バタフライ


フィンランド映画祭にて観賞。2024年フィンランド、アンナ・ブロトゥキン脚本、イェンニ・トイヴォニエミ監督作品。

監督からのメッセージ映像の「フィンランドのテキサスと言われるセイナヨキに撮影当時とても影響を受けた」にどんな場所かと見ていたら、父ペトリ(ヤニ・ヴォラネン)がガラスの曇った車内に登場するのに始まりカメラが映す範囲は狭く、よく分からない。
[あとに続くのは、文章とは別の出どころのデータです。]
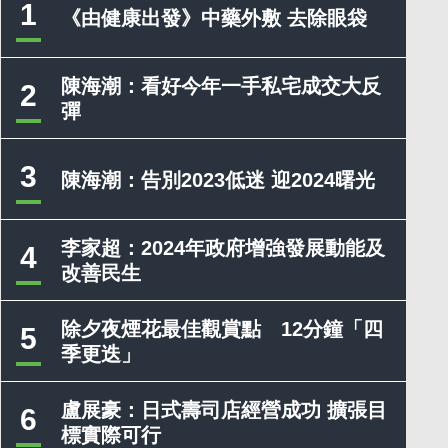
1
《由健康出發》中藥外敷 去除眼袋
陳海潮：看好今年一手私宅成交大反
2
彈
3
陳海潮：告別2023低迷 迎2024曙光
李家超：2024年政府增強發展動能及
4
改善民生
除夕夜煙花最佳觀賞點 12分鐘「四
5
季更迭」
盧展豪：日式壽司店經營成功 擴張目
6
標實際可行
しかし一大イベントであるタンゴフェスティバルの会場の白い仮設テントの中に、カウリスマキファンなら映画といえば、まで思うSatumaa(『マッチ工場の少女』でレイヨ・タイパレが実際に歌うあの曲)が丸々流れ、タンゴにカラオケ、ユーモアに恋と、映画という狭くも豊かな窓から私が見てきたフィンランドの全てがあり心掴まれた。その後は娘と父それぞれの、あるいは一緒の世界が広がっていく。

主人公シーリ(アクサ・コルッティラ)がドタドタ歩いてくる登場シーンから、いつも抱えているクソでかバッグ(私の仕事鞄も職場一ってくらいでかい)、パスタを食べる低いテーブル、脱ぎ着の厄介なタートルネックと、「堅物でダサい」と自虐する彼女のキャラクターを喜劇調に表す小道具のベタな使い方が楽しい。医者の前で下着姿になるが…ワンピースなので下もパンツになるが…気付かなかったが相手が同級生だったとか、裸に近い体も(男性が主人公の映画のように)コメディ的に見せる。

タイトル「バタフライ」の意味は段階を踏んで分かる。懐かしいその名の曲を二人は車内で歌う(「ソロ」が可笑しい)。それは父の抱いていた娘のイメージであり呼び名だったが、娘の方は嫌がっていた。長い時間の後に再会しぶつかり言いたいことを言い合うと、父がその呼び名を付けた、家を売ってまで買った走れなくなった競走馬はほの明るい原っぱに意図せず放たれるのだった。ロマンティックコメディが運良く気の合う相手と知り合う話なら、これは久しぶりに会ってみれば父親こそ一緒にいて一番リラックスできる同志だったという話なんである(性的要素は勿論ゼロというかマイナス)。案外こういう映画ってないから面白く見たし、どこへ向かっているか分からない道をゆくラストシーンもいいと思った。